A features-by-cells matrix (typically a sparse matrix) containing the observed expression data.

features

Character vector. The selected features to apply the perturbation on.

perturb_dir

Numeric. Determines the type and magnitude of the perturbation.

  • ZINB mode (perturb_mode = "zinb"): Negative values for knock-down, positive for knock-in, and 0 for knock-out. The absolute value scales the ZINB-sampled counts before they are added to baseline expression.

  • Multiplicative mode (perturb_mode = "multiplicative"): A positive fold-change applied directly to baseline counts (e.g., 2.0 = 2×, 0.5 = half expression). Must be positive and non-zero; use perturb_dir = 0 for knock-out.

perturb_mode

Character. Perturbation model to use. One of:

  • "zinb" (default) — models baseline expression with a Zero-Inflated Negative Binomial distribution and adds/subtracts ZINB-sampled counts. Group-aware; requires group.by and ZINB fitting per feature.

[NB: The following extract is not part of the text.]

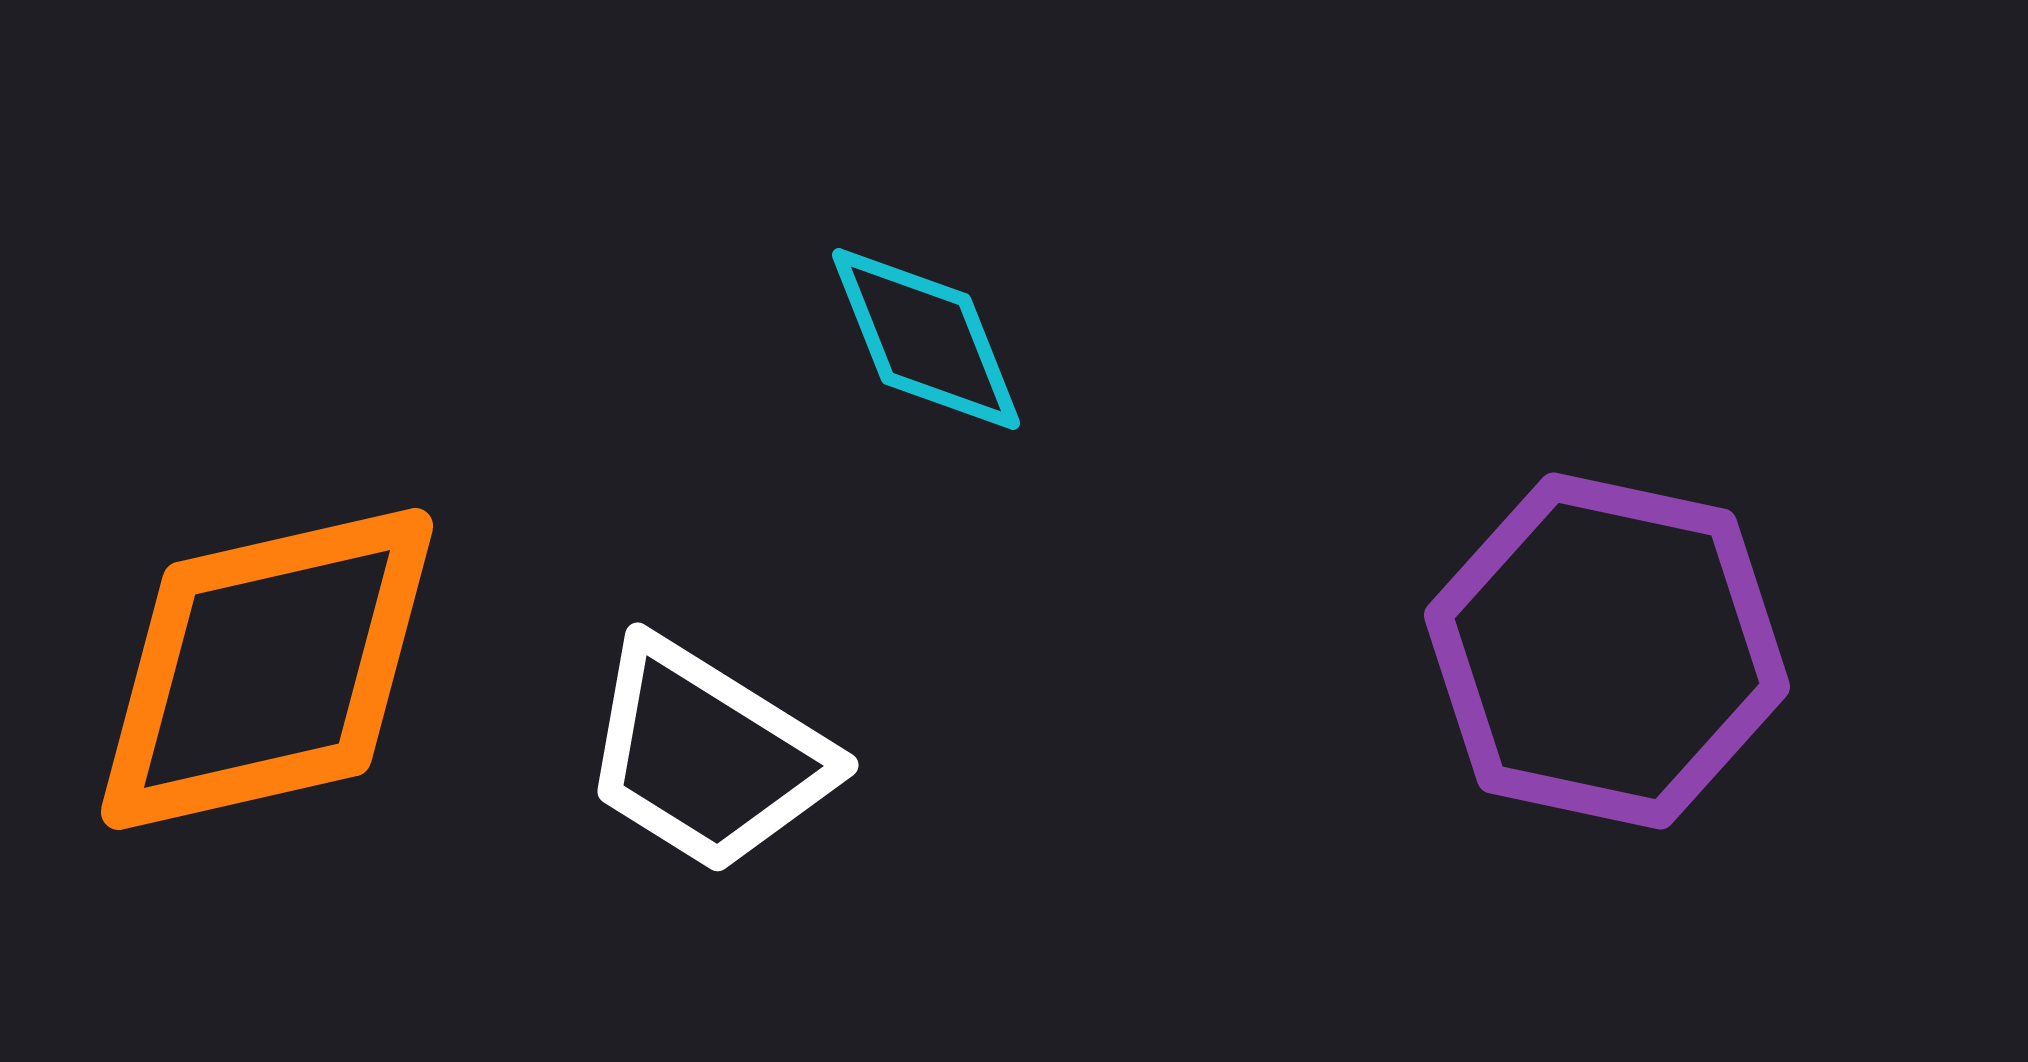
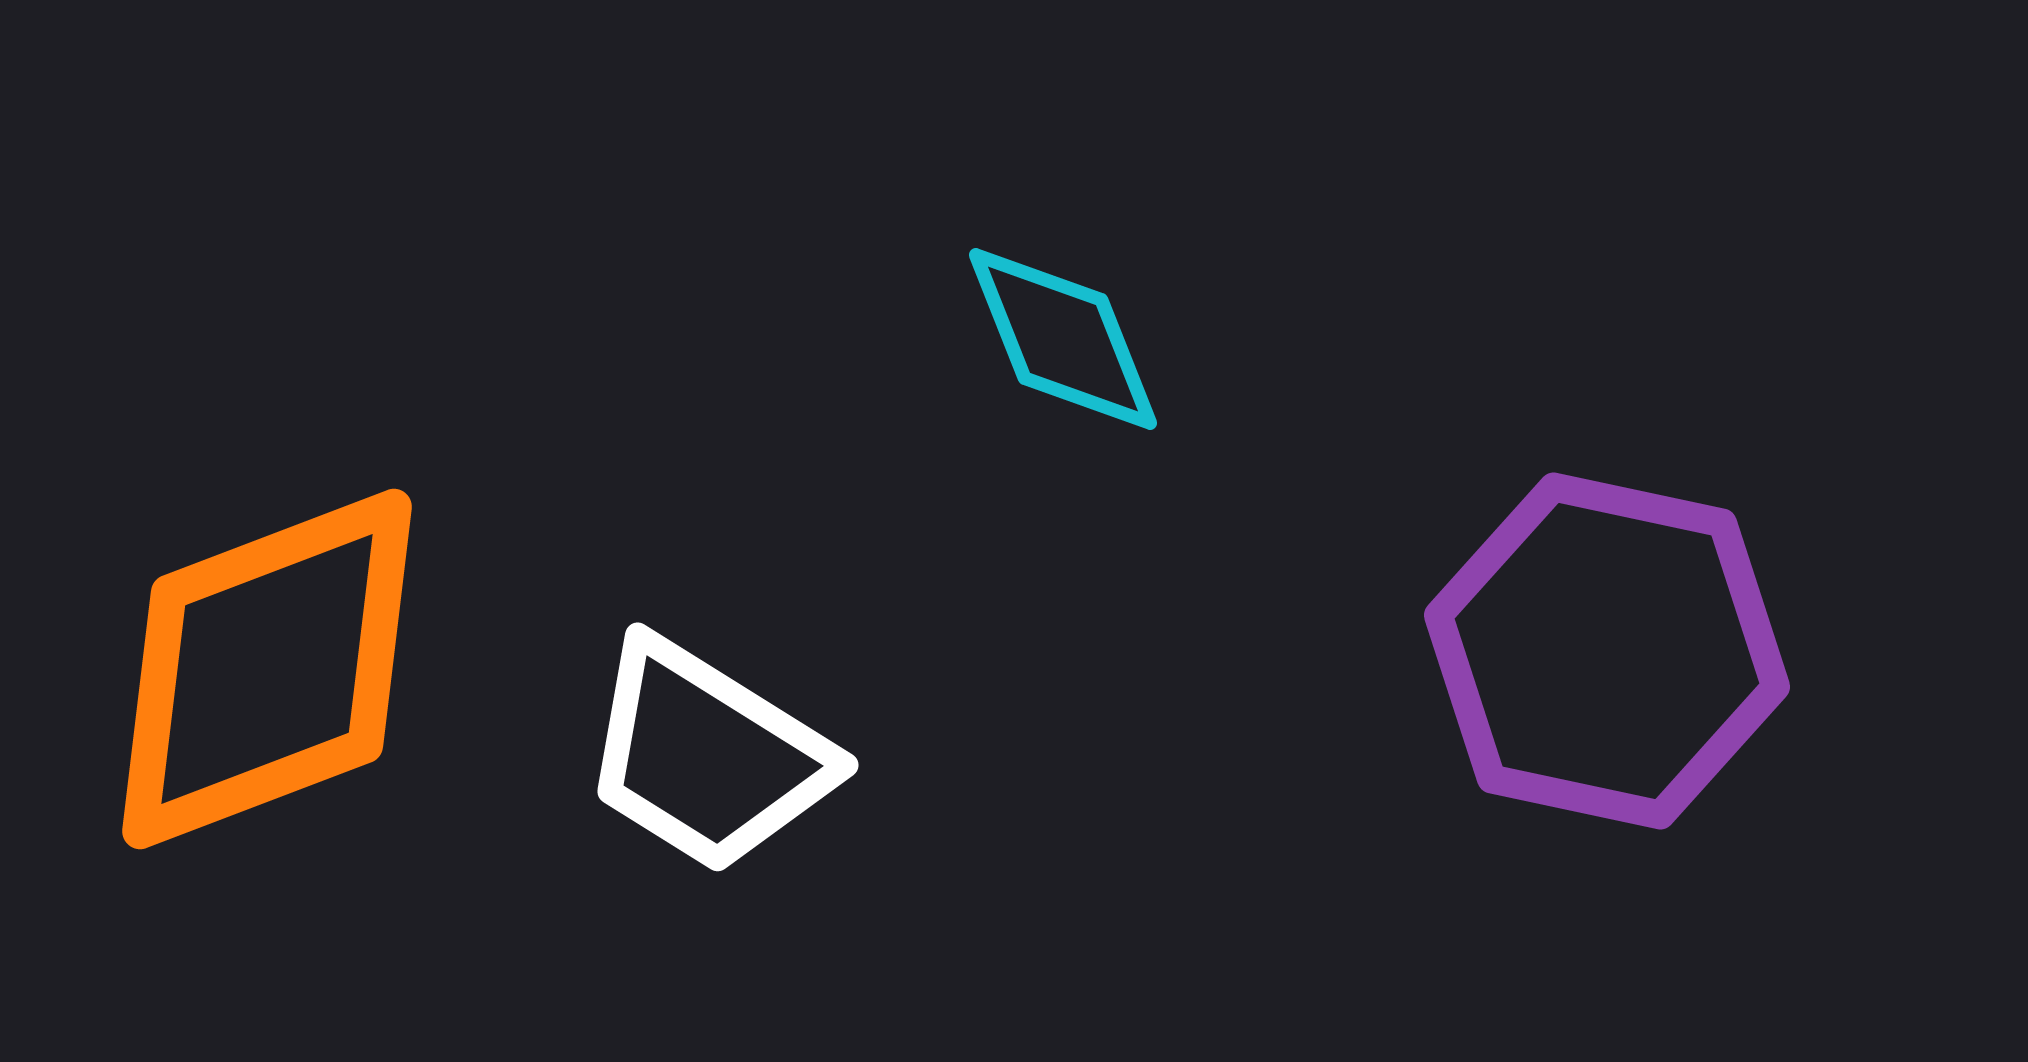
cyan diamond: moved 137 px right
orange diamond: rotated 8 degrees counterclockwise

  • "multiplicative" — scales each cell's baseline counts by perturb_dir. Cell-specific by construction (delta is proportional to observed expression), so cells with zero baseline remain at zero. Bypasses ZINB fitting entirely — group.by and n_workers are ignored.

cells_use

Character vector. Specific cells to apply the perturbation to. If NULL, defaults to handling internally.

group.by

Character. Column in seurat_obj@meta.data used to group cells for modeling. Only used when perturb_mode = "zinb".

layer

Character. The Seurat v5 layer to extract data from. Default is 'counts'.

slot

Character. The Seurat v4 slot to extract data from. Default is 'counts'.

assay

Character. The assay in seurat_obj containing expression information. Default is 'RNA'.

n_workers

Integer. Number of parallel workers for fitting and sampling the ZINB model across features. Uses fork-based parallelism (parallel::mclapply) so memory usage does not scale with worker count. Default is 1 (serial). Values > 1 disable the progress bar. Only used when perturb_mode = "zinb".

Value

A dgCMatrix object containing the updated expression matrix with the applied perturbations.

Details

Two perturbation models are available via perturb_mode:

ZINB mode ("zinb"): Models the baseline expression of each target feature using a Zero-Inflated Negative Binomial distribution to capture dropout and overdispersion characteristics typical of scRNA-seq data. Samples from this distribution, scales by perturb_dir, and adds the result to baseline expression. Because samples are drawn from a group-level distribution (IID within each group), the resulting delta is not cell-specific — cells with zero baseline can receive positive counts during knock-in.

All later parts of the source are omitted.